“Senior” is a subjective term and their is no officially agreed definition. It is used in various fields to describe highly disparate age ranges. In most sports, the seniors class sits between the juniors and the veterans, and generally includes 20 to 45 year olds. In the professional sphere, human resources departments place the lower limit of the senior category at 45 or 50, depending on the country. As for government policy, 60 is the age usually mentioned when the notion of seniors is broached in legislation. In the medical world, 70 is generally considered the age at which health issues begin to accumulate.
Meanwhile, sociologists have pointed out the advantages of reasoning in terms of people’s life cycles. After childhood and a period of higher education comes the time to establish a home and start building a career, either alone or with a partner (these stages may or may not coincide). Then comes a phase during which individuals actively mature (living as a couple, having children, greater professional stability, etc.). Around the age of 50, their now grown-up children begin, in turn, to leave the family home. In the professional world, this phase of life is synonymous with seniority. Health problems become more frequent. People’s expectations and lifestyles must be adjusted to their new needs. Then comes the tipping point of retirement, the age of which varies according to the country and the sector. Lifestyles are restructured around new activities or demands, sometimes linked to elderly parents and sometimes to grandchildren. This can even involve a move to a new region. This highly active period gradually wanes. The pace of life slows down after the age of 75 as the effects of ageing begin to take their toll, before often becoming debilitating around the ages of 80 to 85. This is the start of a final phase for our elders, who must now deal with the gradual loss of their self-sufficiency. While there is no universal time line that applies to all Europeans, these stages more or less define people’s life stories.
The objective for L’Observatoire Cetelem 2016 was to examine the lifestyles, expectations and spending habits of working seniors and retired seniors alike. While they do not fall into a homogeneous category, these two age groups – 50 to 59 year olds and 60 to 75 year olds – form an ever larger population of consumers with either a great deal of spending power or a large amount of spare time.
Europe will need to adapt to an unprecedented trend. Over 65s will be the largest age group by 2050, accounting for around 30 % of the population, a figure that stood at around 10 % in 1960. Their sheer number and the pre-eminence of their expectations require us to reassess the stakes of the Silver Economy. This is a groundswell that will affect every sector, from transport and healthcare, to leisure, housing and food.

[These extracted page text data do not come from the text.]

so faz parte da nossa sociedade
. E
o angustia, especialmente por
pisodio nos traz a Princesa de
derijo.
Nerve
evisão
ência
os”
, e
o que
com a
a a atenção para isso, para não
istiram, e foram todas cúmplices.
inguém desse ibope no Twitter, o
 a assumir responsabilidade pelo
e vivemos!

A significant proportion of these consumers were born during the baby boom. They entered adult life when our “consumer society” began to truly gain ground. The changes they are now experiencing are due not only to their position in the cycle of life, but also to a wholesale shift in our day-to-day behaviours. After triggering a revolution in the world of communication, digital technology is now transforming objects and services, and shaking the very foundations of the economy, with the ever growing “uberisation” phenomenon. L’Observatoire Cetelem was duty bound to analyse these vibrant consumers and their strong appetite for spending, with a focus on one essential question: what sort of consumers have the children of the consumer society become?
|77 % of seniors||23 % of seniors|
|Age group||50 to 59 year olds||60 to 74 year olds||75 to 84 year olds||Over 85 year olds|
|Number of consumers (scope: Euro 28)||70 million||80 million||33 million||12 million|
|Number of consumers (scope: countries of L’Observatoire Cetelem)||59 million||67 million||28 million||10.5 million|
50 to 59 year olds
50 to 59 year olds represent 14 % of the population of L’Observatoire Cetelem countries. They are overrepresented in Germany and Poland. (source: Eurostat)
The vast majority are members of the active population, with only 2 % having retired.
They earn an average of €20,400 a year, 12 % more than the average for the population. (source: Eurostat)
The average unemployment rate stands at 7 % (compared with 4 % in 2008; source: OECD).
43 % still have children living at home.
Overall, they are more pessimistic about their personal circumstances, with an average score of 5.2 (compared with 5.6 for the population as a whole).
32 % are considering saving more over the next 12 months, while 33 % are planning to spend more.
Two-thirds (66 %) own their home and 40 % still have a mortgage to repay.
21 % have taken out a consumer loan over the last 12 months.
60 to 75 year olds
PRE-RETIREES AND RETIREES
60 to 75 year olds represent 16 % of the population of L’Observatoire Cetelem countries. They are overrepresented in Germany, Italy and Denmark. (source: Eurostat)
Half of them state that they are still active (50 %), the other half that they are retired (50 %).
They earn an average of €19,200 a year, 5 % more than the average for the population. (source: Eurostat)
17 % still have children living at home.
They are more optimistic about their personal circumstances, with an average score of 6.0 (compared with 5.6 for the population as a whole).
29 % are considering saving more over the next 12 months, while 32 % are planning to spend more.
More than two-thirds (68 %) own their home and 20 % still have a mortgage to repay.
18 % have taken out a consumer loan over the last 12 months.
Other source: L’Observatoire Cetelem de la Consommation 2016.